Institute for Child, Youth and Family Policy

Social Policy and Equity

African American heterosexual couple with child

Food stamps. Head Start. Childcare subsidies. The Family and Medical Leave Act. Section 8 housing vouchers. When implemented with health equity in mind, programs like these promote an equitable distribution of health-promoting resources to ensure that all families have access to the conditions that children need to thrive.

Health equity requires a commitment to remove all determinants of health disparities, like racism, poverty and discrimination. Although family-supporting policies are designed to serve all needy children and families, many may not actively promote racial equity, leading to discriminatory impacts on Black and Hispanic children and their families. Often policymakers lack the necessary tools and information to strengthen policy and programs in order to make them accessible for all children and families. Researchers at the Institute for Child, Youth and Family Policy examine factors that produce child and health inequities, including barriers to fair policy implementation, and collaborate with policymakers, academics, advocates, and public sector leaders to increase equity.

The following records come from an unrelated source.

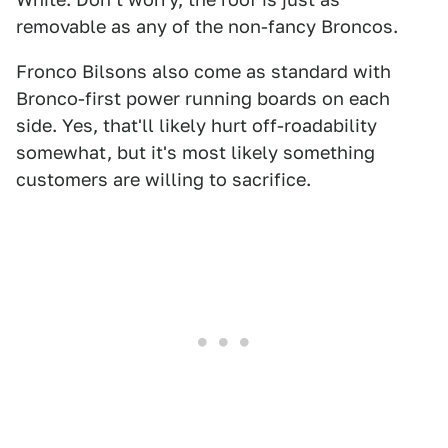
removable as any of the non-fancy Broncos.
Fronco Bilsons also come as standard with
Bronco-first power running boards on each
side. Yes, that'll likely hurt off-roadability
somewhat, but it's most likely something
customers are willing to sacrifice.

ICYFP researchers developed the Policy Equity Assessment (PEA) to assist analysts and researchers as they evaluate the impact of policies and programs on racial/ethnic equity. The PEA framework embeds racial/ethnic equity within each policy assessment step and guides analysts to move beyond asking whether a policy is working as intended, to instead ask whether the policy reduces racial/ethnic gaps in outcomes. The PEA emphasizes significant differences by race/ethnicity in access to and quality of services and policy impacts on reducing racial/ethnic disparities.